ИССЛЕДОВАНИЕ МИКРОСАТЕЛЛИТНОЙ НЕСТАБИЛЬНОСТИ В ПЕРВИЧНЫХ КЛЕТОЧНЫХ ЛИНИЯХ НИЗКОДИФФЕРЕНЦИРОВАННЫХ ГЛИАЛЬНЫХ ОПУХОЛЕЙ

Abstract

Glial tumors, in particular those composed of astrocytes, are the most common group of primary brain tumors. The most common glial tumor is astrocytoma. The biology of glial tumors was routinely studied on immortalized cell lines. However, multiple passages result in a loss of cellular heterogeneity. Therefore, more and more scientific laboratories in their research are beginning to use primary cell lines obtained directly from the patient’s native postoperative material. The question of the timing of the genetic stability of primary cell lines remains open. A special type of genetic instability is microsatellite instability, which affects microsatellites found throughout the genome. Microsatellites have several alleles, which are determined by changes in the number of repetitions of a motif unit. Microsatellite instability is of great importance in the oncogenesis of malignant neoplasms. The aim of this work was to study the microsatellite instability of primary cell lines of poorly differentiated glial tumors at different passages in comparison with the patient’s primary tumor material. Tumor cells of primary cultures of anaplastic astrocytoma and glioblastoma at different passages were used as material for the study.
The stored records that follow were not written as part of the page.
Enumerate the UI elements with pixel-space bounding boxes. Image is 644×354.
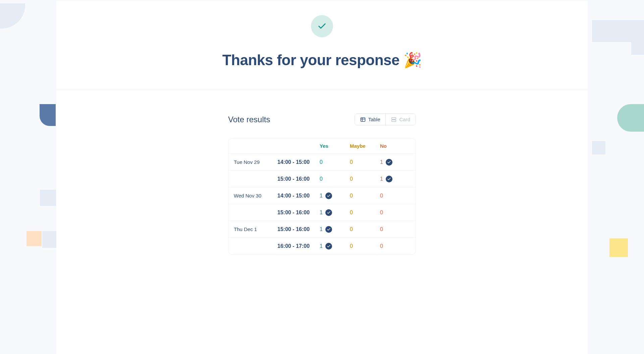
bg-decoration (609, 238, 628, 257)
view-toggle-group: Table Card (355, 114, 416, 125)
your-vote-badge-icon (325, 192, 332, 199)
vote-no-cell: 1 (380, 159, 410, 166)
column-no: No (380, 143, 410, 149)
vote-maybe-cell: 0 (350, 226, 380, 232)
bg-decoration (631, 42, 644, 55)
your-vote-badge-icon (386, 159, 392, 166)
column-maybe: Maybe (350, 143, 380, 149)
view-table-button[interactable]: Table (355, 114, 386, 125)
table-row: 16:00 - 17:00100 (228, 238, 416, 255)
vote-yes-cell: 0 (320, 159, 350, 165)
vote-yes-cell: 1 (320, 243, 350, 250)
card-icon (391, 117, 396, 122)
bg-decoration (617, 104, 644, 132)
view-table-label: Table (368, 117, 380, 122)
vote-no-cell: 0 (380, 243, 410, 249)
your-vote-badge-icon (325, 243, 332, 250)
svg-rect-3 (392, 118, 396, 119)
your-vote-badge-icon (325, 209, 332, 216)
vote-no-cell: 1 (380, 176, 410, 182)
success-check-icon (311, 15, 333, 37)
date-cell: Tue Nov 29 (234, 159, 277, 165)
time-cell: 14:00 - 15:00 (277, 159, 320, 165)
time-cell: 15:00 - 16:00 (277, 226, 320, 232)
table-row: Thu Dec 115:00 - 16:00100 (228, 221, 416, 238)
svg-rect-0 (361, 118, 365, 121)
vote-maybe-cell: 0 (350, 159, 380, 165)
results-title: Vote results (228, 115, 270, 124)
vote-yes-cell: 1 (320, 226, 350, 233)
date-cell: Wed Nov 30 (234, 193, 277, 198)
svg-rect-4 (392, 120, 396, 122)
table-icon (360, 117, 366, 122)
view-card-button[interactable]: Card (385, 114, 416, 125)
table-row: Tue Nov 2914:00 - 15:00001 (228, 154, 416, 171)
vote-maybe-cell: 0 (350, 243, 380, 249)
bg-decoration (592, 141, 605, 154)
vote-results-section: Vote results Table Card Yes Maybe No Tue… (228, 89, 416, 255)
bg-decoration (26, 231, 42, 246)
column-yes: Yes (320, 143, 350, 149)
vote-no-cell: 0 (380, 226, 410, 232)
date-cell: Thu Dec 1 (234, 226, 277, 232)
time-cell: 14:00 - 15:00 (277, 193, 320, 199)
view-card-label: Card (399, 117, 410, 122)
vote-yes-cell: 0 (320, 176, 350, 182)
results-table: Yes Maybe No Tue Nov 2914:00 - 15:000011… (228, 138, 416, 255)
bg-decoration (592, 20, 644, 42)
your-vote-badge-icon (386, 176, 392, 182)
vote-maybe-cell: 0 (350, 176, 380, 182)
time-cell: 15:00 - 16:00 (277, 176, 320, 182)
bg-decoration (0, 3, 25, 29)
time-cell: 15:00 - 16:00 (277, 210, 320, 216)
bg-decoration (40, 190, 56, 206)
confirmation-section: Thanks for your response 🎉 (56, 0, 588, 89)
bg-decoration (40, 104, 56, 126)
main-content-card: Thanks for your response 🎉 Vote results … (56, 0, 588, 354)
table-row: 15:00 - 16:00001 (228, 171, 416, 187)
page-title: Thanks for your response 🎉 (56, 51, 588, 69)
table-header-row: Yes Maybe No (228, 138, 416, 154)
time-cell: 16:00 - 17:00 (277, 243, 320, 249)
vote-maybe-cell: 0 (350, 193, 380, 199)
vote-yes-cell: 1 (320, 192, 350, 199)
your-vote-badge-icon (325, 226, 332, 233)
vote-no-cell: 0 (380, 210, 410, 216)
vote-yes-cell: 1 (320, 209, 350, 216)
vote-no-cell: 0 (380, 193, 410, 199)
results-header: Vote results Table Card (228, 114, 416, 125)
table-row: 15:00 - 16:00100 (228, 204, 416, 221)
vote-maybe-cell: 0 (350, 210, 380, 216)
table-row: Wed Nov 3014:00 - 15:00100 (228, 187, 416, 204)
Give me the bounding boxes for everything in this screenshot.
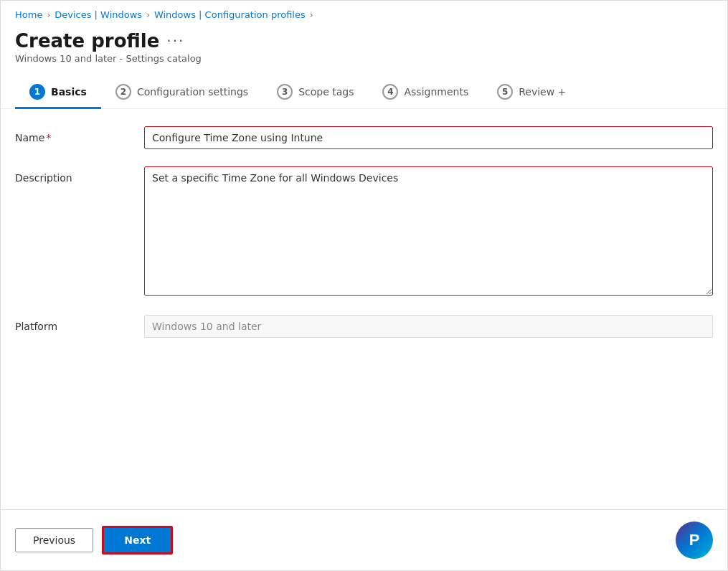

Formalin-fixed paraffin wax (FFPE) slides were used as a microsatellite control. Microsatellite analysis was performed on primary cultures of anaplastic astrocytoma and glioblastoma using the following markers: D17S250, D2S123, D5S346, NR21, NR24, NR27, BAT25, BAT26 by PCR. Microsatellite analysis has shown that primary glioblastoma cell lines are genetically more stable than primary anaplastic astrocytoma cell lines.